Xiao Hui, Guo Fuxin, Qu Ang, Zhang Nan, Wei Shuhua, Han Qiman, Deng Xiuwen, Li Chunxiao, Wang Junjie, Jiang Ping
Department of Radiation Oncology, Peking University Third Hospital, Beijing, P.R.China.
Technol Cancer Res Treat. 2025 Jan-Dec;24:15330338251363694. doi: 10.1177/15330338251363694. Epub 2025 Aug 6.

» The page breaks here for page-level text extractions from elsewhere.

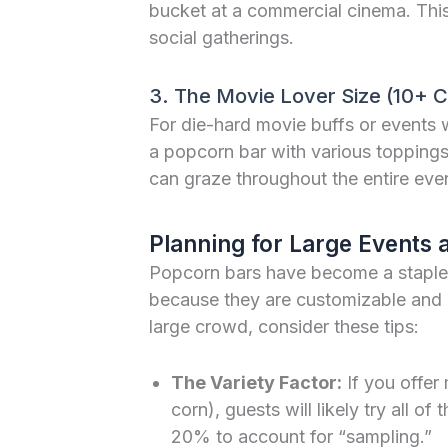
bucket at a commercial cinema. Thi
social gatherings.
3. The Movie Lover Size (10+ 
For die-hard movie buffs or events w
a popcorn bar with various topping
can graze throughout the entire eve
Planning for Large Events
Popcorn bars have become a staple
because they are customizable and gl
large crowd, consider these tips:
The Variety Factor:
If you offer 
corn), guests will likely try all of
20% to account for “sampling.”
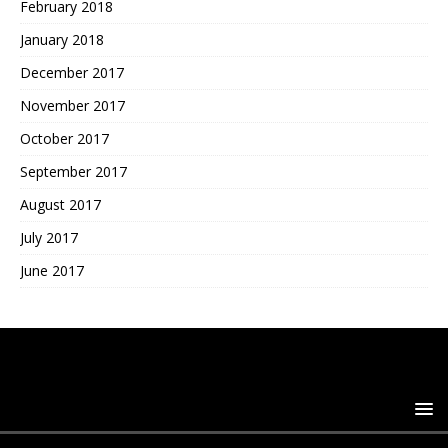
February 2018
January 2018
December 2017
November 2017
October 2017
September 2017
August 2017
July 2017
June 2017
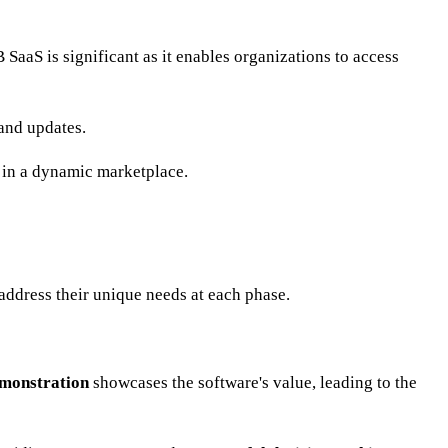
 SaaS is significant as it enables organizations to access
and updates.
 in a dynamic marketplace.
address their unique needs at each phase.
monstration
showcases the software's value, leading to the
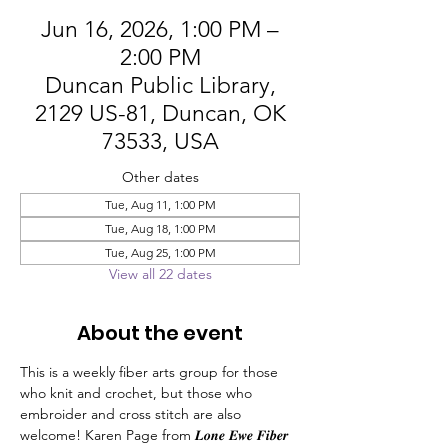
Jun 16, 2026, 1:00 PM –
2:00 PM
Duncan Public Library,
2129 US-81, Duncan, OK
73533, USA
Other dates
Tue, Aug 11, 1:00 PM
Tue, Aug 18, 1:00 PM
Tue, Aug 25, 1:00 PM
View all 22 dates
About the event
This is a weekly fiber arts group for those 
who knit and crochet, but those who 
embroider and cross stitch are also 
welcome! Karen Page from 𝑳𝒐𝒏𝒆 𝑬𝒘𝒆 𝑭𝒊𝒃𝒆𝒓 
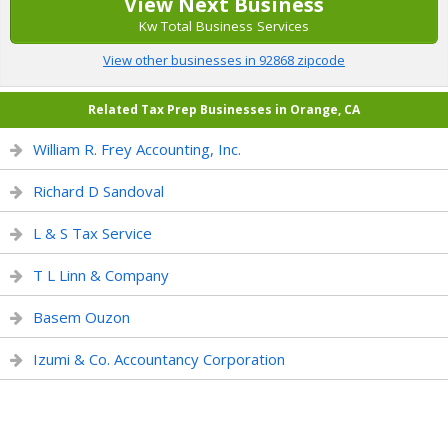
View Next Business
Kw Total Business Services
View other businesses in 92868 zipcode
Related Tax Prep Businesses in Orange, CA
William R. Frey Accounting, Inc.
Richard D Sandoval
L & S Tax Service
T L Linn & Company
Basem Ouzon
Izumi & Co. Accountancy Corporation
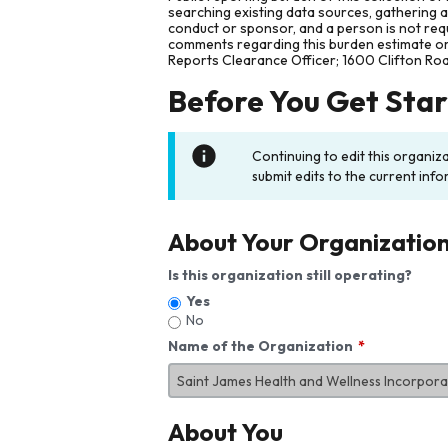
searching existing data sources, gathering 
conduct or sponsor, and a person is not requ
comments regarding this burden estimate or 
Reports Clearance Officer; 1600 Clifton Ro
Before You Get Sta
Continuing to edit this organiz
submit edits to the current info
About Your Organizatio
Is this organization still operating?
Yes
No
Name of the Organization
About You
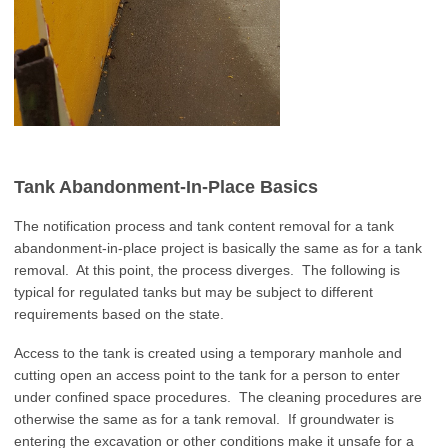
Tank Abandonment-In-Place Basics
The notification process and tank content removal for a tank
abandonment-in-place project is basically the same as for a tank
removal. At this point, the process diverges. The following is
typical for regulated tanks but may be subject to different
requirements based on the state.
Access to the tank is created using a temporary manhole and
cutting open an access point to the tank for a person to enter
under confined space procedures. The cleaning procedures are
otherwise the same as for a tank removal. If groundwater is
entering the excavation or other conditions make it unsafe for a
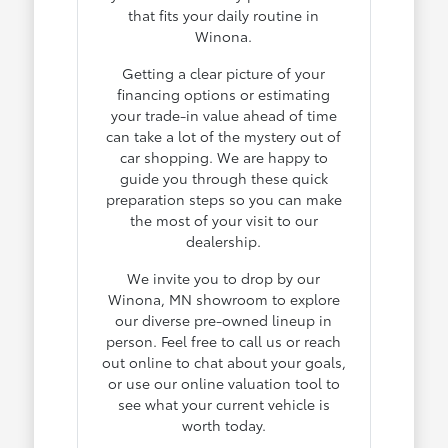
that fits your daily routine in
Winona.
Getting a clear picture of your
financing options or estimating
your trade-in value ahead of time
can take a lot of the mystery out of
car shopping. We are happy to
guide you through these quick
preparation steps so you can make
the most of your visit to our
dealership.
We invite you to drop by our
Winona, MN showroom to explore
our diverse pre-owned lineup in
person. Feel free to call us or reach
out online to chat about your goals,
or use our online valuation tool to
see what your current vehicle is
worth today.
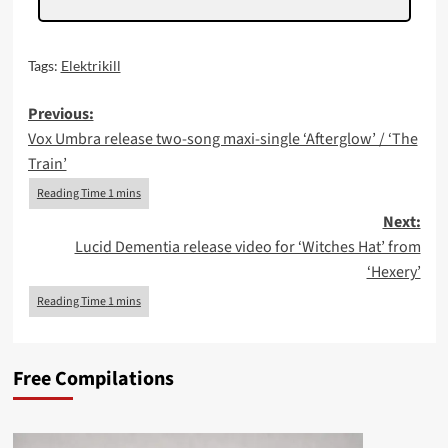
Tags:
Elektrikill
Post
Previous:
Vox Umbra release two-song maxi-single ‘Afterglow’ / ‘The
navigation
Train’
Next:
Lucid Dementia release video for ‘Witches Hat’ from
‘Hexery’
Free Compilations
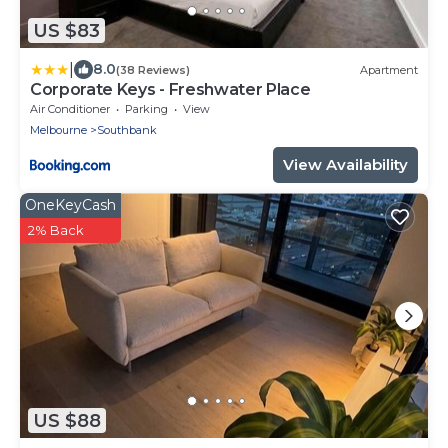
US $83
|
8.0
(38 Reviews)
Apartment
Corporate Keys - Freshwater Place
Air Conditioner
Parking
View
Melbourne
Southbank
View Availability
OneKeyCash
2% Back
US $88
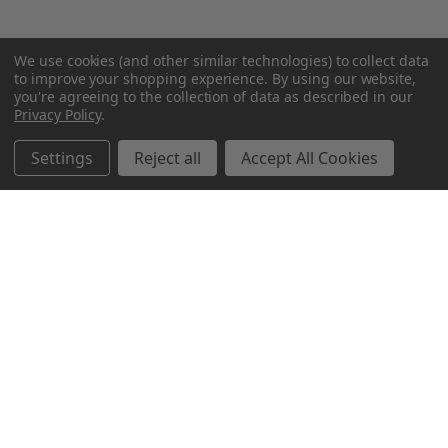
We use cookies (and other similar technologies) to collect data
to improve your shopping experience.
By using our website,
you're agreeing to the collection of data as described in our
Privacy Policy
.
Settings
Reject all
Accept All Cookies
Northern Parrots
Shopping With Us
Helpful Info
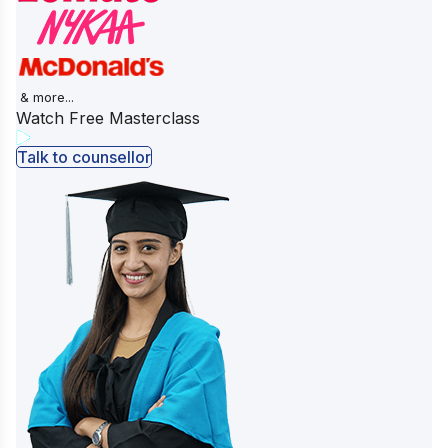
& more...
Watch Free Masterclass
Talk to counsellor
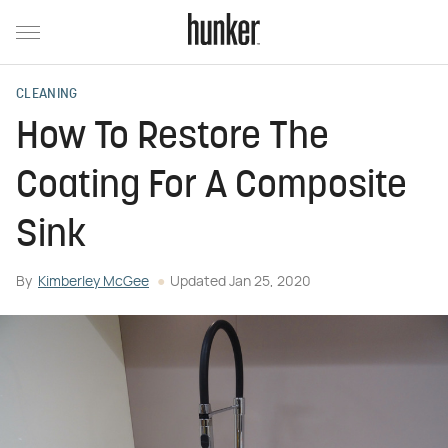
CLEANING
How To Restore The
Coating For A Composite
Sink
By
Kimberley McGee
Updated
Jan 25, 2020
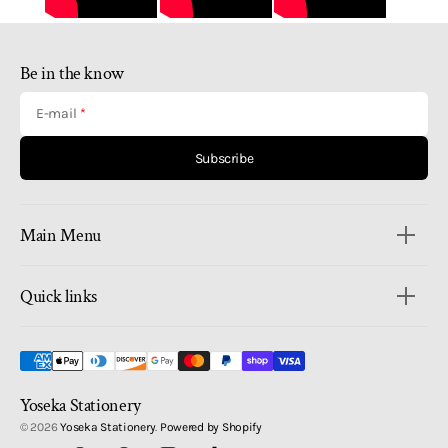
Be in the know
E-mail
Subscribe
Main Menu
Quick links
Yoseka Stationery
© 2026
Yoseka Stationery
.
Powered by Shopify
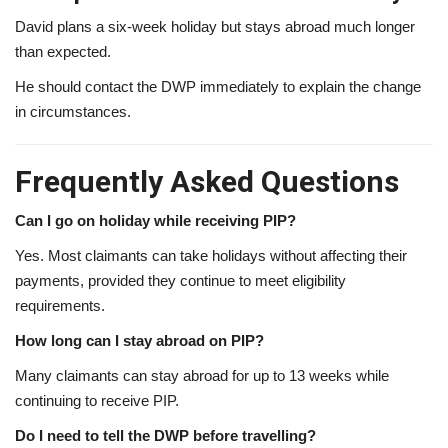
David plans a six-week holiday but stays abroad much longer
than expected.
He should contact the DWP immediately to explain the change
in circumstances.
Frequently Asked Questions
Can I go on holiday while receiving PIP?
Yes. Most claimants can take holidays without affecting their
payments, provided they continue to meet eligibility
requirements.
How long can I stay abroad on PIP?
Many claimants can stay abroad for up to 13 weeks while
continuing to receive PIP.
Do I need to tell the DWP before travelling?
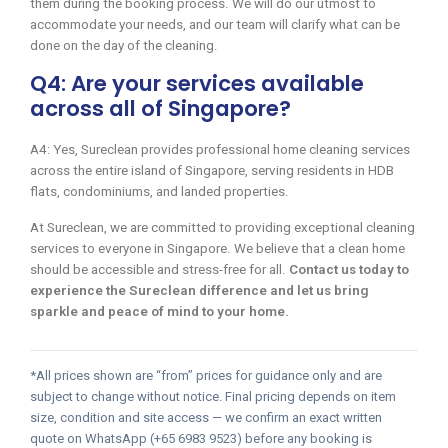
them during the booking process. We will do our utmost to
accommodate your needs, and our team will clarify what can be
done on the day of the cleaning.
Q4: Are your services available
across all of Singapore?
A4: Yes, Sureclean provides professional home cleaning services
across the entire island of Singapore, serving residents in HDB
flats, condominiums, and landed properties.
At Sureclean, we are committed to providing exceptional cleaning
services to everyone in Singapore. We believe that a clean home
should be accessible and stress-free for all.
Contact us today to
experience the Sureclean difference and let us bring
sparkle and peace of mind to your home.
*All prices shown are “from” prices for guidance only and are
subject to change without notice. Final pricing depends on item
size, condition and site access — we confirm an exact written
quote on WhatsApp (+65 6983 9523) before any booking is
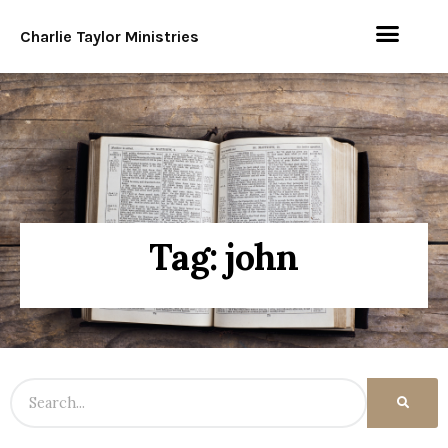
Charlie Taylor Ministries
Tag: john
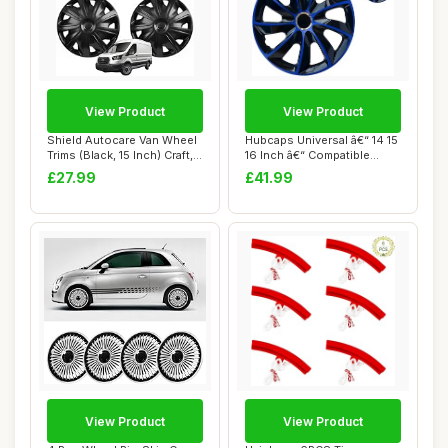
View Product
View Product
Shield Autocare Van Wheel
Hubcaps Universal â€“ 14 15
Trims (Black, 15 Inch) Craft,
16 Inch â€“ Compatible...
Set ...
£27.99
£41.99
View Product
View Product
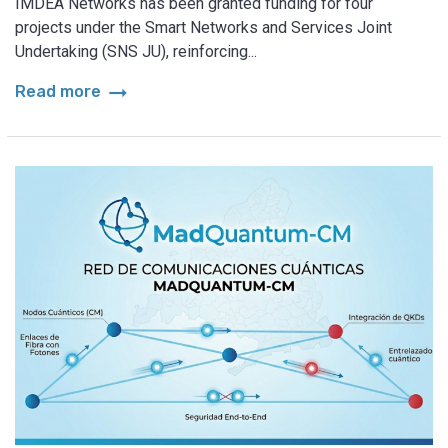
IMDEA Networks has been granted funding for four
projects under the Smart Networks and Services Joint
Undertaking (SNS JU), reinforcing...
arrow_right_alt
Read more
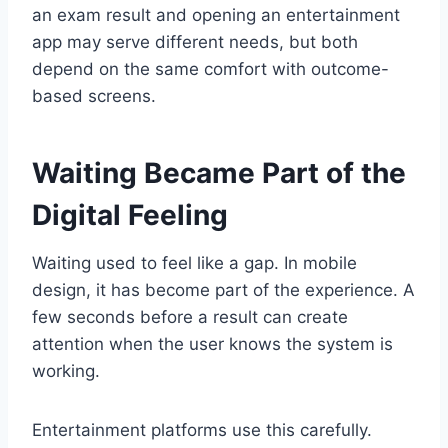
an exam result and opening an entertainment
app may serve different needs, but both
depend on the same comfort with outcome-
based screens.
Waiting Became Part of the
Digital Feeling
Waiting used to feel like a gap. In mobile
design, it has become part of the experience. A
few seconds before a result can create
attention when the user knows the system is
working.
Entertainment platforms use this carefully.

ObjectiveThis study evaluated the clinical efficacy and safety of simultaneous integrated boost (SIB) followed by selective sequential boost radiotherapy (RT) in patients with spinal metastases (SM) and explored the protocol's potential for dosimetric optimization.MethodsIn this retrospective study, 34 consecutive patients with SM underwent SIB followed by selective sequential boost RT at Peking University Third Hospital between July 2021 and December 2024. Prescribed doses were 30 Gy in 10 fractions to the planning target volume (PTV), with dose escalation to the boost planning target volume (PTV_boost) of either 40 Gy in 10 fractions or 48 Gy in 12 fractions. The primary endpoints included pain relief (Numerical Rating Scale), neurological improvement (Frankel Grade), and adverse events (RTOG/EORTC criteria). Secondary endpoints comprised local control rate (LCR), evaluated by MRI or CT, and cancer-specific survival (CSS).ResultsThe median follow-up was 9.9 months (range: 3.4-44.3 months), and 26 of 34 patients reported pain before treatment; of these, 84.6% (22/26) experienced pain relief (30.8% complete, 53.8% partial). Neurological function improved in 72.7% (16/22) of affected patients, with complete improvement in 27.3% and partial improvement in 45.5%. The majority of adverse events were grade 1-2 and resolved following appropriate symptomatic management. Kaplan-Meier analysis showed LCRs of 97.1%, 90.2%, 90.2%, and 90.2% at 3, 6, 12, and 24 months, respectively, and CSS rates of 97.0%, 97.0%, 87.0%, and 56.8% at the corresponding intervals.ConclusionsIndividualized dose-escalation RT may be a promising treatment for SM, potentially delivering significant pain relief, neurological recovery, and durable local tumor control, all while maintaining strict dosimetric constraints for organs at risk. Further prospective multicenter trials are essential to validate its safety and efficacy.
目的
本研究评估同步整合加量(SIB)序贯选择性分次加量放疗(RT)治疗脊柱转移瘤(SM)患者的临床疗效和安全性,并探讨该方案在剂量优化方面的潜力。
方法
在这项回顾性研究中,2021年7月至2024年12月期间,34例连续的SM患者在北京大学第三医院接受了SIB序贯选择性分次加量RT。计划靶体积(PTV)的处方剂量为30 Gy,分10次给予,加量计划靶体积(PTV_boost)的剂量递增至40 Gy,分10次或48 Gy,分12次。主要终点包括疼痛缓解(数字评分量表)、神经功能改善(Frankel分级)和不良事件(RTOG/EORTC标准)。次要终点包括通过MRI或CT评估的局部控制率(LCR)和癌症特异性生存率(CSS)。
结果
中位随访时间为9.9个月(范围:3.4 - 44.3个月),34例患者中有26例在治疗前报告有疼痛;其中,84.6%(22/26)的患者疼痛缓解(完全缓解30.8%,部分缓解53.8%)。72.7%(16/22)的受影响患者神经功能得到改善,其中完全改善27.3%,部分改善45.5%。大多数不良事件为1 - 2级,经适当的对症处理后缓解。Kaplan-Meier分析显示,3、6、12和24个月时的LCR分别为97.1%、90.2%、90.2%和90.2%,相应时间间隔的CSS率分别为97.0%、97.0%、87.0%和56.8%。
结论
个体化剂量递增RT可能是一种有前景的SM治疗方法,有可能显著缓解疼痛、促进神经功能恢复并实现持久的局部肿瘤控制,同时对危及器官保持严格的剂量限制。进一步的前瞻性多中心试验对于验证其安全性和有效性至关重要。